Sırtımdaki eli karnıma gidip olduğu yerleri okşadı ve kasıklarıma doğru indi. Sertliğim dışında her yere dokunduğunda klasik Bill diye düşündüm ve görmemesine rağmen gözlerimi devirdim. Sanki görmüşçesine sertliğimi pijamam üzerinden avuçladığında kendimi tutamayarak inledim. Artık dudaklarına ulaşmaya çalışıyordum ama inatla izin vermiyordu. Dayanamayacağını bilerek ismini mırıldandığımda beklediğim gibi oldu.

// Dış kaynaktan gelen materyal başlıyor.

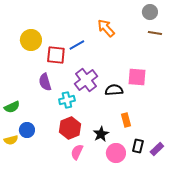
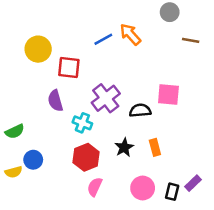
gray circle: (150, 12) -> (170, 12), moved
blue line: (77, 45) -> (103, 39), moved
cyan cross: (67, 100) -> (82, 123), turned 35
black star: (101, 134) -> (124, 147), moved
black rectangle: (138, 146) -> (172, 192), moved

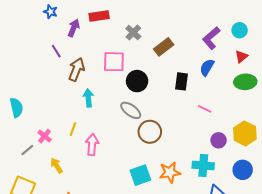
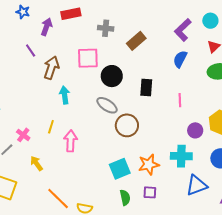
gray cross: (133, 32) -> (106, 28), turned -35
black rectangle: (182, 81) -> (146, 88), moved
pink line: (205, 109) -> (180, 100), turned 64

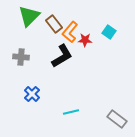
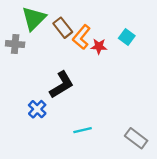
black L-shape: (62, 56) -> (62, 85), moved
gray cross: (21, 57) -> (15, 44), moved

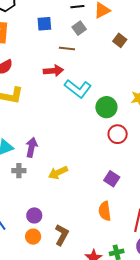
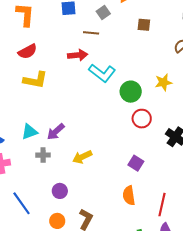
brown square: (120, 40) -> (144, 25), turned -32
purple arrow: (32, 147) -> (56, 132), turned -144
purple circle: (34, 215) -> (60, 191), moved

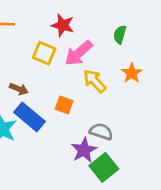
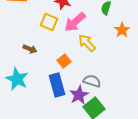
orange star: (132, 73) -> (122, 30), moved
orange square: (64, 105) -> (64, 61), turned 32
blue rectangle: (29, 117) -> (57, 85), moved, turned 35

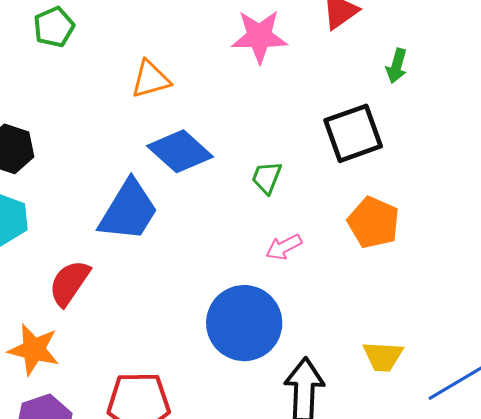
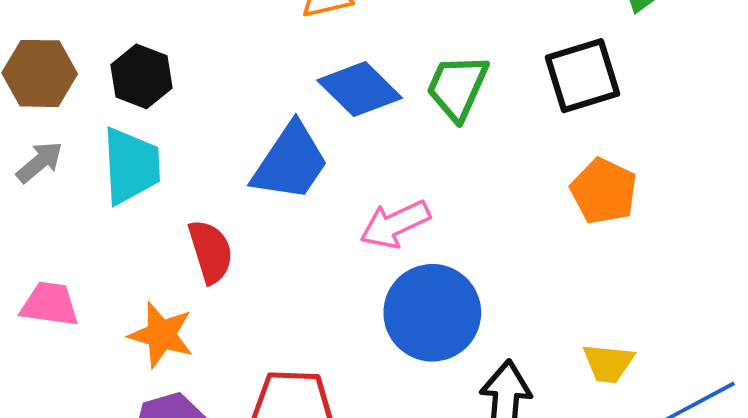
green trapezoid: (267, 178) -> (457, 87), moved, size x1.6
pink arrow: (284, 247) -> (395, 224), moved, size x1.5
red semicircle: (69, 283) -> (211, 251), turned 126

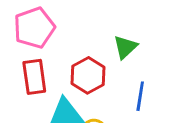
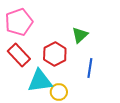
red rectangle: (34, 77) -> (19, 55), turned -35

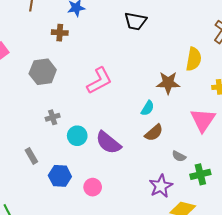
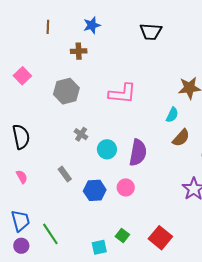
pink L-shape: (99, 81) -> (122, 93), turned 40
gray cross: (53, 117) -> (81, 134), turned -32
purple semicircle: (108, 143) -> (138, 153), turned -112
pink circle: (93, 187) -> (126, 187), moved

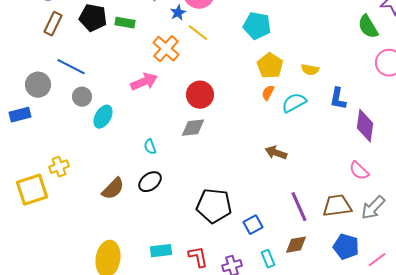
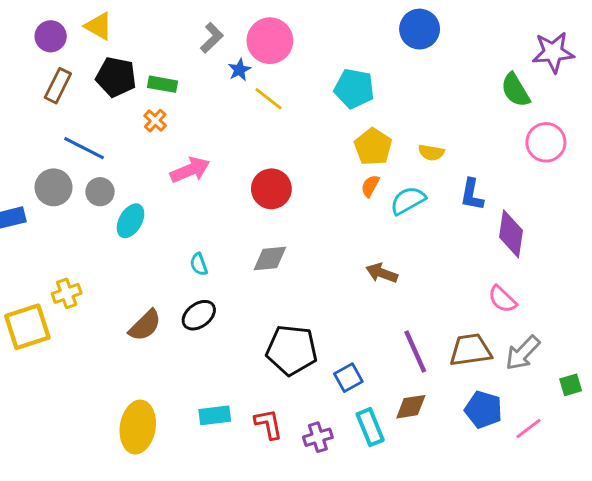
orange cross: (166, 49) -> (155, 121), moved, size x0.6
gray circle: (38, 85) -> (54, 187), moved
gray diamond: (193, 128) -> (270, 259), moved
cyan rectangle: (268, 259) -> (370, 427), size x1.4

Bana istediğim şeyi verip yatakta ona dönmemi sağladı. Bulunduğumuz durumdan dolayı koyulaşmış gözlerini açtı. Koyu sarı kedi gözlerine bakarken boğukça inledim. Bunu yaptığımda hiçbir zaman dayanamazdı, dayanamamıştı. Çenemden tutmaya devam ederken alnını alnıma yasladı.
"Beni bu kadar özlediğini bilseydim..." dedi hırlayarak. Devamı gelsin istedim ama getirmedi. Sözüne başlamadan önce kapattığı gözlerine bir süre bakmaya devam ettim. Odada nefes seslerimizi dinleyerek yüzünü izledim. Öylece durdu. Yaptığımız şeyin tedirginliğiyle dudaklarına doğru yaklaştım. En son öpüşmemizi bile unutmaya başlamışken tekrar hatırlamak isteyerek onu öptüm. Bana izin verdi. Sevgimi ona göstermeme izin verdi ve beni her zaman değerli hissettiren şeyi yaptı. Gardını düşürdü. Zaten yavaş olan öpüşmemiz arasında biraz duraksadı ve kısık bir sesle, büyük ihtimalle duyulmaması için üstün bir çaba sarf ederek "Kal." dedi.
yüreğim sızladı. bi kaç sene önce bunu smut olarak yazmışım ama en sevdiğim filmlerden biri olan North Sea Texas tan alıntı yaparak feels geçirdiğim bir one-shot a dönüştürdüm. mutluyum.